The industry is far from blind to the risks.
In the last few years, the FCA has pushed for better operational resilience and information security. All the trade bodies seem to have specialised working groups on best practice and the platforms themselves generally seem engaged.
So we can all relax, right? Well, no.
Which platforms should we avoid?
I can’t give you a list of the safe platforms and the dodgy ones. That’s partly because Monevator doesn’t seem keen on being sued, but mostly because in my experience none are perfect and none are terrible.
They all have rather more bits of string and Sellotape holding things together than you might hope, but invariably they also have some good people trying to do the right thing.
Some practical steps we can take
A few simple precautions:
- Keep records. Save a recent statement. It’s unlikely your provider will lose all data. But equally, it doesn’t take much effort to click save on a PDF. Just in case.
- Choose big companies. Deep-pocketed parents are less likely to abandon a damaged subsidiary.
- Invest through multiple platforms. Losing access to half or a third of your money would be alarming. But it would be a whole lot less alarming than losing access to all of it.
However, diversifying across platforms isn’t as straightforward as it sounds.
Eggs and baskets
Let’s say that after reading this article you are overcome by anxiety. With an abundance of caution, you spread your investments across four platforms: Vanguard, AJ Bell, Barclays Smart Investor, and Aviva.
Unfortunately, all your investment eggs would still be in the same technology basket: FNZ.
FNZ is the biggest technology provider in the UK platform market. It runs the underlying systems for many household names. So even if your assets are spread across different brands, they may all share the same machinery.
Note: I’m definitely not saying there’s anything wrong with FNZ. Indeed it’s clearly doing something right.
But if the goal is to reduce systemic risk, you need to use entirely different systems.

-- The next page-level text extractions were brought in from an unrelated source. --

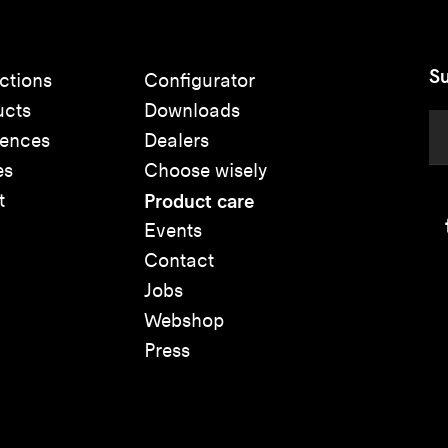
Su
ctions
Configurator
ucts
Downloads
rences
Dealers
es
Choose wisely
t
Product care
Events
Contact
Jobs
Webshop
Press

Investment platforms don’t usually highlight which technology they run on, but you can find out. The easiest way is to ask your favourite AI chatbot. It will work it out by trawling through old supplier press releases announcing new clients.
Beyond platforms
It’s not just the investment platforms we depend on. There’s a whole network of other organisations that also need to be functioning for us to turn our investments back into hard cash.
Should we worry about the fund managers we use? And what about the transfer agent that handles trading for them?

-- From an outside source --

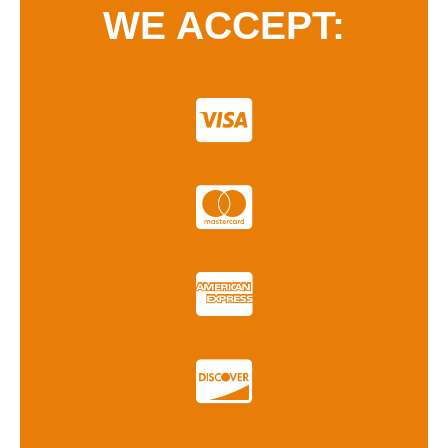
WE ACCEPT:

Instinctively these feel like lesser risks. They don’t need a public-facing web presence to function, and so may be less susceptible to attack.
Still, a risk.
How deep does the rabbit hole go?
We could go deeper and unearth yet more organisations to worry about.
What about the fund accountants and the payment services? What caterers do these organisations use? What if they all get food poisoning at the same time?
But there’s a time to stop digging for even the most paranoid investor.
Time to decide
I pretty much live off my money now and consequently tend to worry about these things more.
I use multiple platforms with different technology and invest with multiple fund managers (who coincidentally use different transfer agents but that wasn’t deliberate).
Of course, this isn’t just about cyber attacks. There are other reasons to spread your investments around – such as the regulatory compensation limits – but it’s good to understand these risks to help work out the best approach.
There’s no perfect answer, only whatever helps you sleep at night. Once you have an approach that works for you, stop stressing and move on to something else.
Keep records, use stable companies, spread your risk – and then relax.
Peaceful dreams!







Good article and not sensationalist. I will follow your advice and download my latest statements.
I have recently started to keep more ready cash “just in case”, having got out of the habit of having about £10.
I think it’s worth double-checking any savings are within the (new) £120k FSCS limit, ensuring savings spread across multiple banks are not part of the same group, such as RBS and Nat West.